Saved data entries:

= Beginning of Section =

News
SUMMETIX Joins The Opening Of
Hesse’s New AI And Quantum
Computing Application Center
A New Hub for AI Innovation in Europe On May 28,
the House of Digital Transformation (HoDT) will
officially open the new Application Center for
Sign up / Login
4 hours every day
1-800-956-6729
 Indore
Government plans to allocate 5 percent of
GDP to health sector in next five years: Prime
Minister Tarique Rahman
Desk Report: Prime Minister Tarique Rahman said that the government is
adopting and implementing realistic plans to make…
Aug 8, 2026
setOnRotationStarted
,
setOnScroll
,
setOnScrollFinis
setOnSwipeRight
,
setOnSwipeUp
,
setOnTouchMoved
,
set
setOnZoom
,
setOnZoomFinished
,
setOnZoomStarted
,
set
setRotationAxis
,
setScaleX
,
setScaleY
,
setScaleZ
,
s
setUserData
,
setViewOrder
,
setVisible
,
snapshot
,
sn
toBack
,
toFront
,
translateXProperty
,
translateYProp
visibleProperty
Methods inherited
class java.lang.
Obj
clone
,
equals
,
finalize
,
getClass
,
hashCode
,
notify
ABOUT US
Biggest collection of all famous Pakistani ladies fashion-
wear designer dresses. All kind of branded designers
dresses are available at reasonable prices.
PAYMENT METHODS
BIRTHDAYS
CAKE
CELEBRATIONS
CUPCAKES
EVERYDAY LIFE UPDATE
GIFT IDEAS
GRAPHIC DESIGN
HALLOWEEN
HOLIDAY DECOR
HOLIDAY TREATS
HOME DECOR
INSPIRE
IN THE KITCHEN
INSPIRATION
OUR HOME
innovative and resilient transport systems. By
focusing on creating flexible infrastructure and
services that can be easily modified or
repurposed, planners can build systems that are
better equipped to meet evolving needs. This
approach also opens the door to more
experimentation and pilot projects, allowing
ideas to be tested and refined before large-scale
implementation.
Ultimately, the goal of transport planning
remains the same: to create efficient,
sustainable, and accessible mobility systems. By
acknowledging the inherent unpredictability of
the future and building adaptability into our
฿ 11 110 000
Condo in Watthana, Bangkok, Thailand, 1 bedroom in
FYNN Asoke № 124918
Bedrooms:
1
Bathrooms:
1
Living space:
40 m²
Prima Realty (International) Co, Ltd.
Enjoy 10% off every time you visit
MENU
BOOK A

= End of Section =

WHAT IS EXPECTED ▸ Each line of the data above containing the string "dresses" is to be copied.

RESPONSE BELOW ▸
wear designer dresses. All kind of branded designers
dresses are available at reasonable prices.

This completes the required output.